UK’s Bribery Act 2010 (UKBA)
Where do you stand on mitigating the risks?
The UK Bribery Act (the ‘Act’) came into force on 01 July 2011, introducing the new corporate offence for failing to prevent bribery on behalf of a commercial organisation. Importantly, it is not limited to the United Kingdom (UK) registered companies, but also applies to Indian companies, which carries on a business, or part of a business, in any part of the UK, irrespective of the place of incorporation or formation. The reach of the Act likewise, extends beyond UK national borders by covering relevant acts and omissions, carried out anywhere in the world.

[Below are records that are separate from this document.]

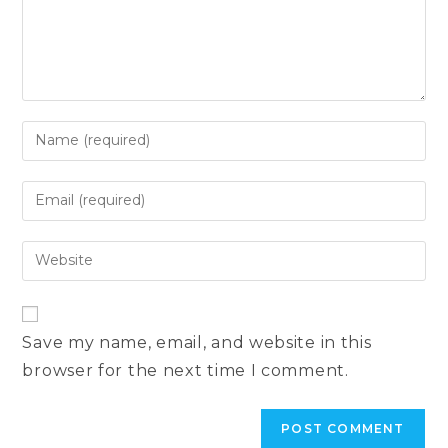
Enter
your
name
Enter
or
your
username
email
Enter
to
address
your
comment
to
website
comment
URL
Save my name, email, and website in this
(optional)
browser for the next time I comment.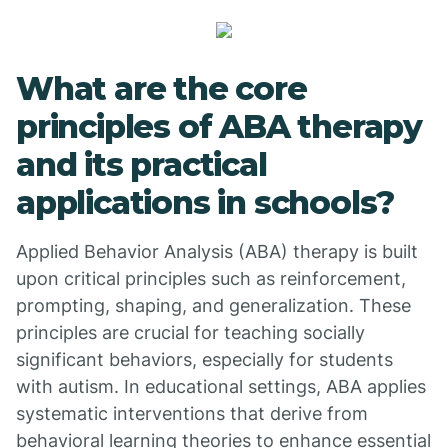
What are the core
principles of ABA therapy
and its practical
applications in schools?
Applied Behavior Analysis (ABA) therapy is built
upon critical principles such as reinforcement,
prompting, shaping, and generalization. These
principles are crucial for teaching socially
significant behaviors, especially for students
with autism. In educational settings, ABA applies
systematic interventions that derive from
behavioral learning theories to enhance essential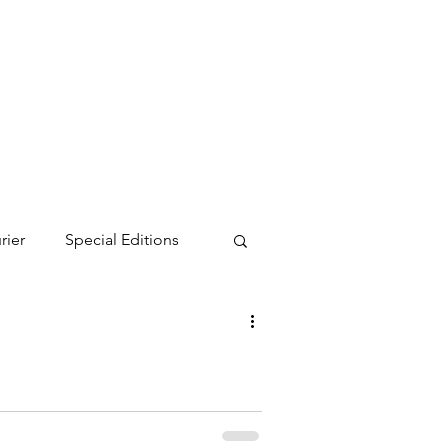
rier
Special Editions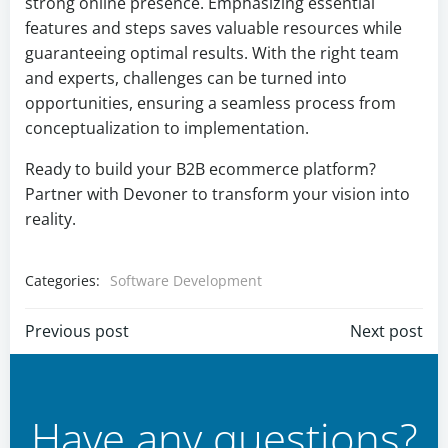
strong online presence. Emphasizing essential
features and steps saves valuable resources while
guaranteeing optimal results. With the right team
and experts, challenges can be turned into
opportunities, ensuring a seamless process from
conceptualization to implementation.
Ready to build your B2B ecommerce platform?
Partner with Devoner to transform your vision into
reality.
Categories:
Software Development
Post
Post
Previous post
Next post
navigation
navigation
Have any questions?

Failure to prevent bribery could be the biggest challenge for companies working towards a fully compliant business. For implementation of the Act, some companies may still be getting their policies and procedures aligned with the requirements of the Act. The important question is: What should companies be focusing on at this stage?
The most pressing issue for companies that may find themselves subject to the UK Bribery Act, is to ensure that the anti-bribery policies and procedures they have in place are sufficiently robust, and effective enough to satisfy the ‘adequate procedures’ provisions of the Act, so as to protect them from liability in the event that one of their employees or associated persons engages in bribery. Acting promptly to address any gaps or areas of weakness identified in the anti-bribery program, could be the only defence available, when bribery is uncovered.
The Guidance issued by the Ministry of Justice, as to what constitutes ‘adequate procedures’ is high level, principles-based and non-prescriptive in character and sets out key principles that should be considered when determining the appropriate procedures and controls.